Community Service
For a great many students, the most satisfying way to spend their spare time is participating in community service. Most often, this is coordinated through MIT's Public Service Center, located prominently on the Infinite Corridor.
MIT jugglers perform for children with impaired hearing and speaking disabilities. Students often become Big Sisters and Big Brothers to children in the area. Participants in our Change a Life Program volunteer at homeless shelters, nursing homes, rehabilitation centers, children's hospitals and other community centers. Freshmen participating in the Adopt a Grandpa Program visit elders on an ongoing basis, spend time talking with them, share in social activities and even help with tasks requiring personal presence and reassurance.

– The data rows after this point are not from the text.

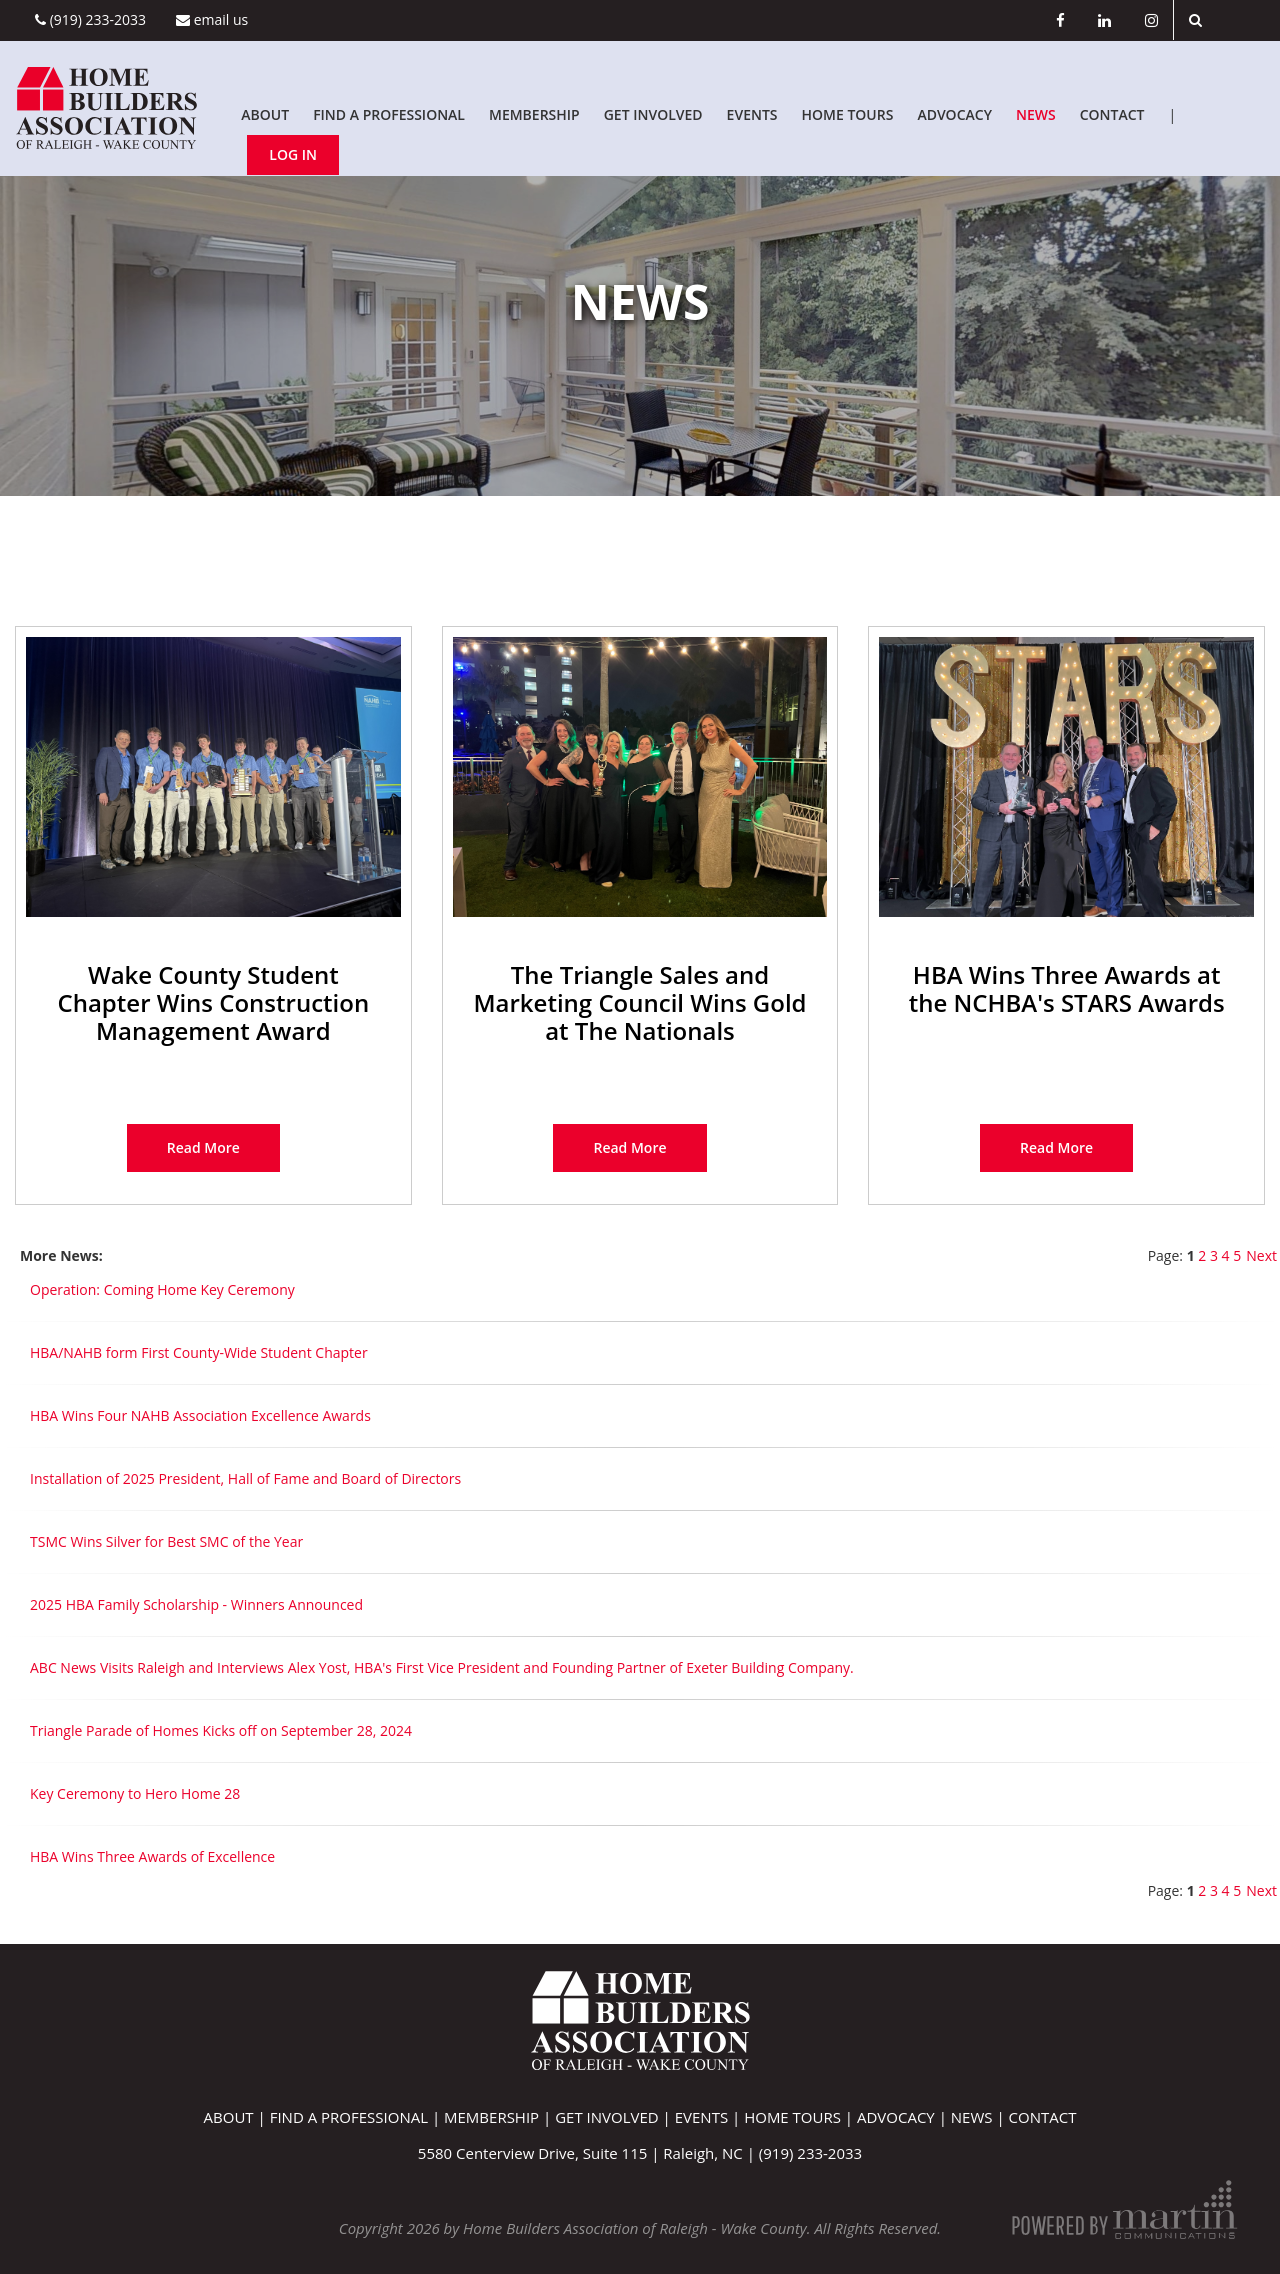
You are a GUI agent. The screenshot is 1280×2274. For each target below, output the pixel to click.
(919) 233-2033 (90, 19)
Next (1261, 1255)
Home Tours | (800, 2117)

Other service organizations include: Alpha Phi Omega (a national service fraternity), Amnesty International at MIT and Alternative Spring Break. Circle K members volunteer at local soup kitchens and provide tutoring for the local Boys and Girls Club. AISES/NASA provides tutoring to Native American Students in the New England area, while members of Chocolate City conduct outreach and tutoring for African American students in Boston and Cambridge high schools. Various student organizations and clubs around MIT organize fundraising events, dinners and drives that benefit communities throughout the US and the world at large.
At MIT, community service isn't just something we do as an extracurricular. Through the Service Learning Initiative, class projects and UROPs integrate significant service elements into their focus. For example, one seminar developed and built a prototype that expands the possibilities for vaccine transportation in the developing world, while an engineering class teaches engineering design by creating an electro-mechanical device to aid a person with a unique disability.